Now, I get this. I get that he doesn’t really want to field a lot of whining from frustrated artists who are just using the differences in situation as an excuse not to do any work. Hey, man, when I’m rich and famous, I’m damn sure going to pretend that I got where I was with grit and bootstraps and such, and that you yahoos had nothing to do with it. Stop asking me for a handout, you fucking hippies.
But the fact is that some of us do work, and that the economic realities of self-publishing are worth having a conversation about, and the economic realities of self-publishing are shitty. Warren Ellis sells maybe four hundred copies the first week his book is up, great, that’s four hundred dollars in his pocket. I think The Translated Man has hit about two hundred and fifty copies in the last year.
Obviously this means, don’t quit your day job (or lose your day job because of corporate restructuring–good luck with that). What it also means is that, if you’re going to self-publish a novel, you basically need to spend as much or more time marketing your book as you do actually writing it.
Which is shitty, because the “novel-writing” skillset and the “marketing a book” skillset don’t really overlap. I’ve barely got any of the first, for example, and absolutely none of the second. Also, I hate it! So, now you’ve got your novel, and if you want anyone to buy it, instead of spending your time writing another novel you’ve got to spend your time telling people about your first one.
(Or, if you’re like me, spending your time watching reruns of 30 Rock and eating Cheerios.)

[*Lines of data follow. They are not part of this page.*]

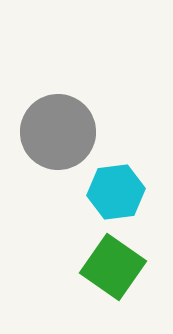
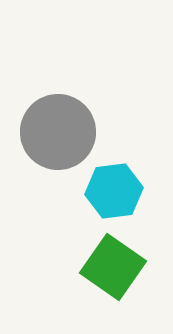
cyan hexagon: moved 2 px left, 1 px up
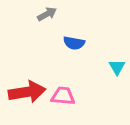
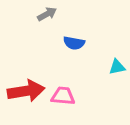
cyan triangle: rotated 48 degrees clockwise
red arrow: moved 1 px left, 1 px up
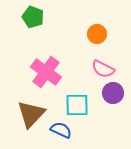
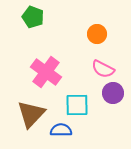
blue semicircle: rotated 25 degrees counterclockwise
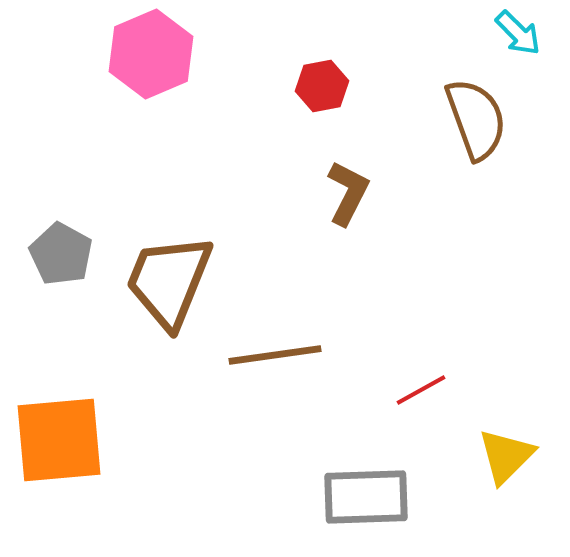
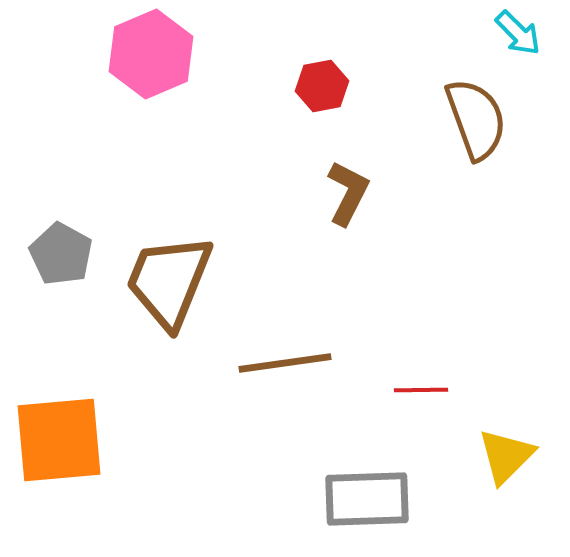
brown line: moved 10 px right, 8 px down
red line: rotated 28 degrees clockwise
gray rectangle: moved 1 px right, 2 px down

Now, this is part of what my ambition for Threat Quality Press is–the one thing that I noticed at Philcon over the weekend was that there was a marked tendency in authors to try and push readers to their own, personal sites. And that’s great, but it means that every writer there with a book to sell is trying to divide the readership base up–which is crazy, because all of our readership bases overlap.

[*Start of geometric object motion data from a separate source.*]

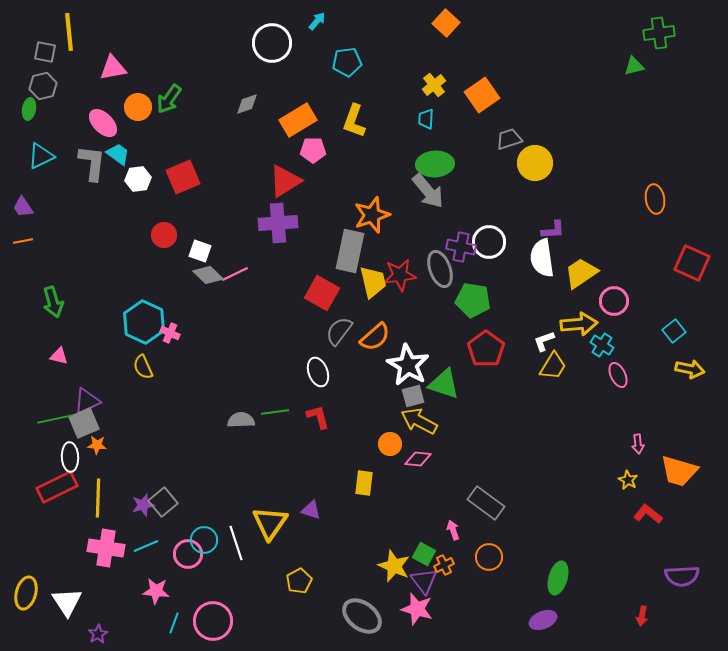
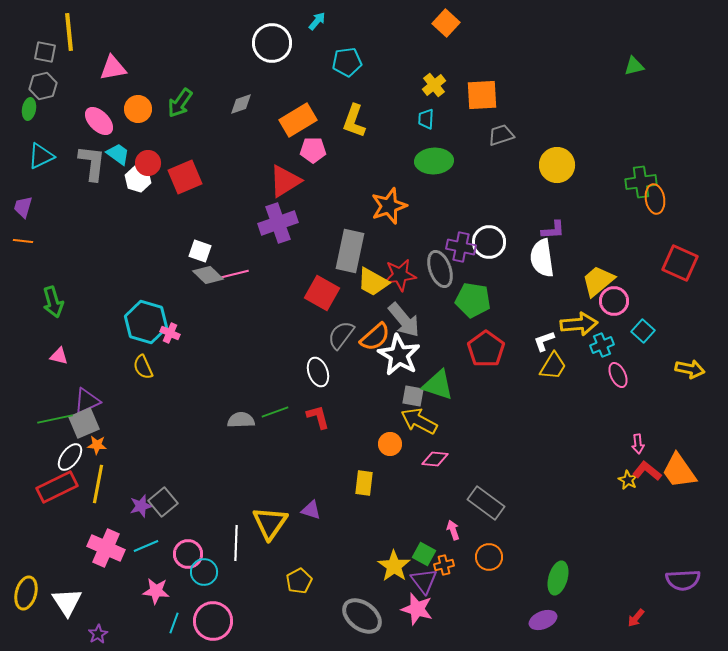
green cross at (659, 33): moved 18 px left, 149 px down
orange square at (482, 95): rotated 32 degrees clockwise
green arrow at (169, 99): moved 11 px right, 4 px down
gray diamond at (247, 104): moved 6 px left
orange circle at (138, 107): moved 2 px down
pink ellipse at (103, 123): moved 4 px left, 2 px up
gray trapezoid at (509, 139): moved 8 px left, 4 px up
yellow circle at (535, 163): moved 22 px right, 2 px down
green ellipse at (435, 164): moved 1 px left, 3 px up
red square at (183, 177): moved 2 px right
white hexagon at (138, 179): rotated 25 degrees clockwise
gray arrow at (428, 191): moved 24 px left, 129 px down
purple trapezoid at (23, 207): rotated 50 degrees clockwise
orange star at (372, 215): moved 17 px right, 9 px up
purple cross at (278, 223): rotated 15 degrees counterclockwise
red circle at (164, 235): moved 16 px left, 72 px up
orange line at (23, 241): rotated 18 degrees clockwise
red square at (692, 263): moved 12 px left
yellow trapezoid at (581, 273): moved 17 px right, 8 px down; rotated 6 degrees counterclockwise
pink line at (235, 274): rotated 12 degrees clockwise
yellow trapezoid at (373, 282): rotated 132 degrees clockwise
cyan hexagon at (144, 322): moved 2 px right; rotated 9 degrees counterclockwise
gray semicircle at (339, 331): moved 2 px right, 4 px down
cyan square at (674, 331): moved 31 px left; rotated 10 degrees counterclockwise
cyan cross at (602, 345): rotated 35 degrees clockwise
white star at (408, 365): moved 9 px left, 10 px up
green triangle at (444, 384): moved 6 px left, 1 px down
gray square at (413, 396): rotated 25 degrees clockwise
green line at (275, 412): rotated 12 degrees counterclockwise
white ellipse at (70, 457): rotated 40 degrees clockwise
pink diamond at (418, 459): moved 17 px right
orange trapezoid at (679, 471): rotated 39 degrees clockwise
yellow line at (98, 498): moved 14 px up; rotated 9 degrees clockwise
purple star at (143, 505): moved 2 px left, 1 px down
red L-shape at (648, 514): moved 1 px left, 43 px up
cyan circle at (204, 540): moved 32 px down
white line at (236, 543): rotated 20 degrees clockwise
pink cross at (106, 548): rotated 15 degrees clockwise
orange cross at (444, 565): rotated 12 degrees clockwise
yellow star at (394, 566): rotated 12 degrees clockwise
purple semicircle at (682, 576): moved 1 px right, 4 px down
red arrow at (642, 616): moved 6 px left, 2 px down; rotated 30 degrees clockwise
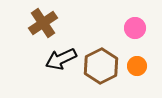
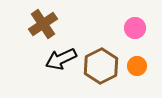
brown cross: moved 1 px down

Moreover, as I mentioned on the Broadsheets project, let’s say I am a great writer (okay!), and let’s say I’ve got people coming to Threat Quality Press, where I have my book. What happens when they’ve read all of my books and commentary? Let’s say they even like it (not much of a stretch, I know).
How much time do I spend keeping people coming back to TQP? How much of that time is time I could be spending working on a long-form novel, or a new play? The website yields the same problem that marketing brings up–how much time do you spend on it versus the time that you spend on doing the work?

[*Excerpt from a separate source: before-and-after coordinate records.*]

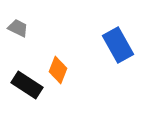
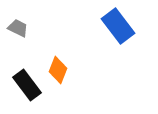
blue rectangle: moved 19 px up; rotated 8 degrees counterclockwise
black rectangle: rotated 20 degrees clockwise
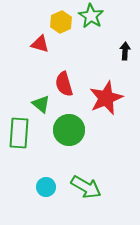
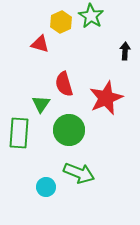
green triangle: rotated 24 degrees clockwise
green arrow: moved 7 px left, 14 px up; rotated 8 degrees counterclockwise
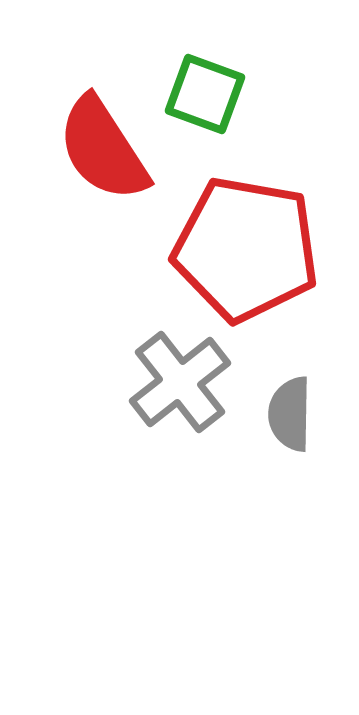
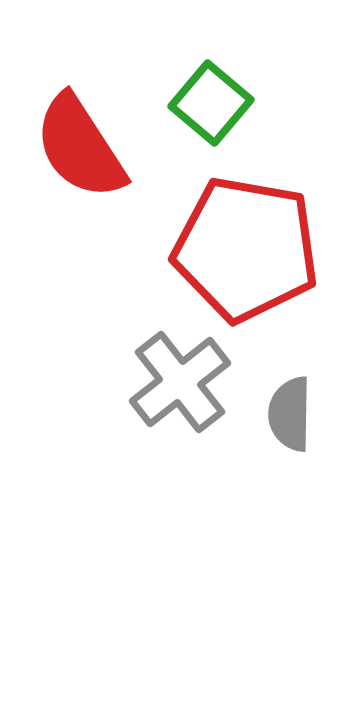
green square: moved 6 px right, 9 px down; rotated 20 degrees clockwise
red semicircle: moved 23 px left, 2 px up
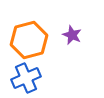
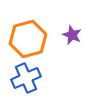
orange hexagon: moved 1 px left, 1 px up
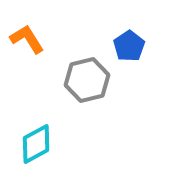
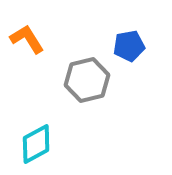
blue pentagon: rotated 24 degrees clockwise
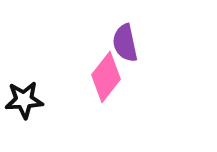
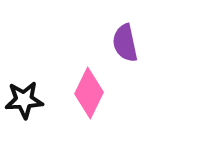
pink diamond: moved 17 px left, 16 px down; rotated 12 degrees counterclockwise
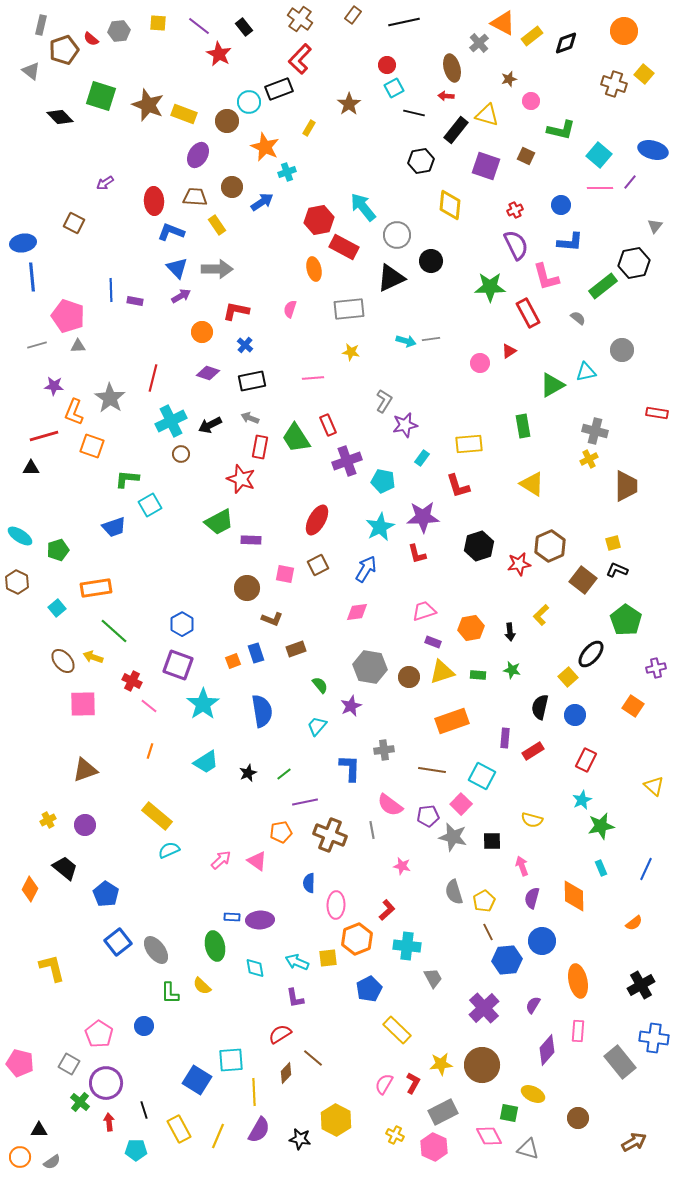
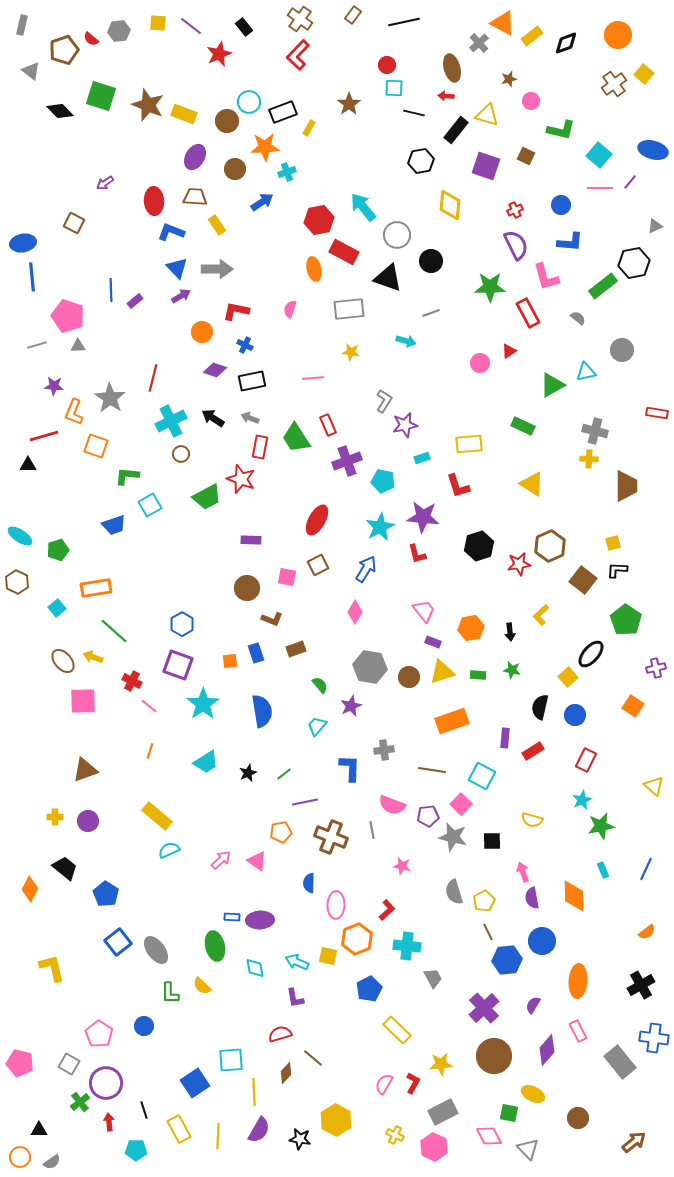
gray rectangle at (41, 25): moved 19 px left
purple line at (199, 26): moved 8 px left
orange circle at (624, 31): moved 6 px left, 4 px down
red star at (219, 54): rotated 20 degrees clockwise
red L-shape at (300, 59): moved 2 px left, 4 px up
brown cross at (614, 84): rotated 35 degrees clockwise
cyan square at (394, 88): rotated 30 degrees clockwise
black rectangle at (279, 89): moved 4 px right, 23 px down
black diamond at (60, 117): moved 6 px up
orange star at (265, 147): rotated 28 degrees counterclockwise
purple ellipse at (198, 155): moved 3 px left, 2 px down
brown circle at (232, 187): moved 3 px right, 18 px up
gray triangle at (655, 226): rotated 28 degrees clockwise
red rectangle at (344, 247): moved 5 px down
black triangle at (391, 278): moved 3 px left; rotated 44 degrees clockwise
purple rectangle at (135, 301): rotated 49 degrees counterclockwise
gray line at (431, 339): moved 26 px up; rotated 12 degrees counterclockwise
blue cross at (245, 345): rotated 14 degrees counterclockwise
purple diamond at (208, 373): moved 7 px right, 3 px up
black arrow at (210, 425): moved 3 px right, 7 px up; rotated 60 degrees clockwise
green rectangle at (523, 426): rotated 55 degrees counterclockwise
orange square at (92, 446): moved 4 px right
cyan rectangle at (422, 458): rotated 35 degrees clockwise
yellow cross at (589, 459): rotated 30 degrees clockwise
black triangle at (31, 468): moved 3 px left, 3 px up
green L-shape at (127, 479): moved 3 px up
purple star at (423, 517): rotated 8 degrees clockwise
green trapezoid at (219, 522): moved 12 px left, 25 px up
blue trapezoid at (114, 527): moved 2 px up
black L-shape at (617, 570): rotated 20 degrees counterclockwise
pink square at (285, 574): moved 2 px right, 3 px down
pink trapezoid at (424, 611): rotated 70 degrees clockwise
pink diamond at (357, 612): moved 2 px left; rotated 50 degrees counterclockwise
orange square at (233, 661): moved 3 px left; rotated 14 degrees clockwise
pink square at (83, 704): moved 3 px up
pink semicircle at (390, 805): moved 2 px right; rotated 16 degrees counterclockwise
yellow cross at (48, 820): moved 7 px right, 3 px up; rotated 28 degrees clockwise
purple circle at (85, 825): moved 3 px right, 4 px up
brown cross at (330, 835): moved 1 px right, 2 px down
pink arrow at (522, 866): moved 1 px right, 6 px down
cyan rectangle at (601, 868): moved 2 px right, 2 px down
purple semicircle at (532, 898): rotated 25 degrees counterclockwise
orange semicircle at (634, 923): moved 13 px right, 9 px down
yellow square at (328, 958): moved 2 px up; rotated 18 degrees clockwise
orange ellipse at (578, 981): rotated 16 degrees clockwise
pink rectangle at (578, 1031): rotated 30 degrees counterclockwise
red semicircle at (280, 1034): rotated 15 degrees clockwise
brown circle at (482, 1065): moved 12 px right, 9 px up
blue square at (197, 1080): moved 2 px left, 3 px down; rotated 24 degrees clockwise
green cross at (80, 1102): rotated 12 degrees clockwise
yellow line at (218, 1136): rotated 20 degrees counterclockwise
brown arrow at (634, 1142): rotated 10 degrees counterclockwise
gray triangle at (528, 1149): rotated 30 degrees clockwise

You can see webcomics guys, for instance, can run a very successful system of “update website, sell stuff,” partly because they’re primarily working on the same project for a very, very long time, and because there is no “other work” that they could be doing instead of the site–the comics ARE the work. But I’m not sure that you can do the same thing with novels: if I run the novel in pieces on TQP, would I eventually get people to buy the book? Would they purchase it just for the value-adds? I’m suspicious.
So, but anyway, Threat Quality Press and my ambitions: as a group that diverts attention to one location, we all benefit from each other’s work. I advertise my book, someone comes to the site, and they find Holland’s book, and vice-versa. The marketing work also overlaps; with, say, ten people, each person could do 11% as much marketing, and the site would benefit from someone working at 110%.
Of course, this is no good if, after coming to the website, you find that there’s nothing there worth reading–which is why the OTHER ambition with TQP is that it is also a destination in and of itself. Even if you never want to read the books, at least you’re hanging out in the space, potentially referring articles you like to people you know.
In conclusion: congratulations, Warren Ellis, you published a book on Lulu. You guys know that that’s the easiest part, right? Any idiot can publish a book on Lulu. Have you SEEN the books on Lulu?
If we’re going to talk about new ways to use POD tools, we also need to talk about new ways of getting those Printed-On-Demand objects into people’s hands.